Coats Like Armor
As I helped my aunt get out of the shower one day, I commented on how lovely her skin was.
I urged her to share her beauty secrets and she responded, “Vaseline darlin.”
I noticed the way her skin shone and thought about this woman’s story and all she has survived: abuse, disease, and most recently, a double lung transplant surgery. Over the holidays, she came to live with us to avoid contracting Covid-19 when members of her household became infected, and now we appreciate the care she provides to our small children while we work from home.
“Vaseline?” I scrutinized.
I’ve been told to use Vaseline my entire life. My elders have pushed using the thick, lard-like substance much like the Greek father, Mr. Portokalos, claimed, “Put some Windex on it” in the beloved throwback film, My Big, Fat, Greek Wedding.
Vaseline may not get rid of pimples on your wedding day, but it has been prescribed to remedy anything from ashiness to scrapes and scabs. Petroleum Jelly, a mixture of mineral oils and waxes, has been used to care for skin since the 1800s. The colonizers of this nation used those same oils to lubricate the flogged and flagellated skin of the enslaved African people to prepare them for sale on the auction block.
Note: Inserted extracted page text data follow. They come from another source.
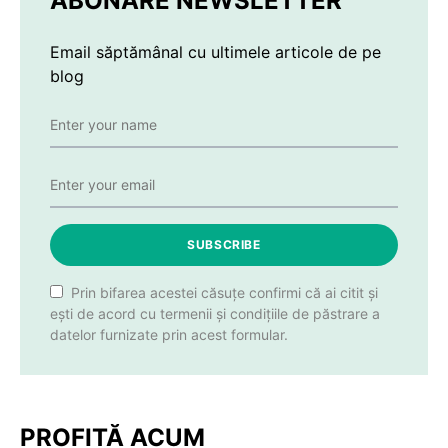
ABONARE NEWSLETTER
Email săptămânal cu ultimele articole de pe
blog
SUBSCRIBE
Prin bifarea acestei căsuțe confirmi că ai citit și
ești de acord cu termenii și condițiile de păstrare a
datelor furnizate prin acest formular.
PROFITĂ ACUM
Lard and oils were used to heal the horror my ancestors endured as they worked as human chattel to build the wealth that “patriots” claim to have earned.
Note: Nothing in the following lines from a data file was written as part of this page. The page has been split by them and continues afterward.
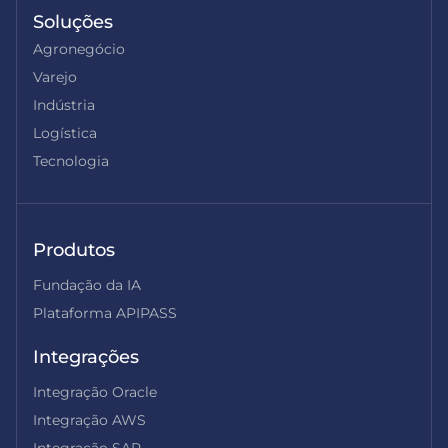
Soluções
Agronegócio
Varejo
Indústria
Logística
Tecnologia
Produtos
Fundação da IA
Plataforma APIPASS
Integrações
Integração Oracle
Integração AWS
Integração SAP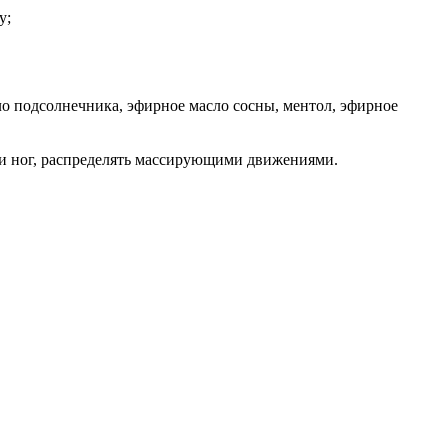
у;
о подсолнечника, эфирное масло сосны, ментол, эфирное
ти ног, распределять массирующими движениями.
On racism in America, Ta-Nehisi Coates asserts,
“You must always remember that the sociology, the history, the economics, the graphs, the charts, the regressions all land, with great violence, upon the body.”
My heartbeat quickens and my stomach churns as I imagine what could have been done to my body, what can still be done to my body.
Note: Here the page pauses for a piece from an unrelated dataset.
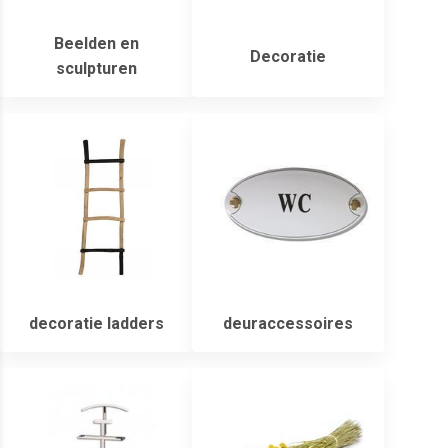
Beelden en
Decoratie
sculpturen
decoratie ladders
deuraccessoires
How do I care for such a vulnerable asset?
“Vaseline darlin.”
It coats her skin, our skin, like armor.
Yet if I am honest, I have resented that vulnerability for most of my life. I did not want to focus on my blackness, or even my femininity. The world had shown me that the realities of being a woman, specifically a woman of color, only brought frustration, or worse, fear. How could anyone carry that weight? Truth is, it’s draining.
Yet relief comes from acts of love.
I have been encouraged by grand acts like having honest conversations with adults from different backgrounds. I love empowering students who know “the struggle”. In addition, I am refueled by small acts of love like taking candlelit showers or cuddling my babies. Each evening, as I watch my aunt lubricate her skin using that familiar cream container with the blue top, I am reminded of the resilience of people, of the love and struggle, and of the need of protection so everybody can shine.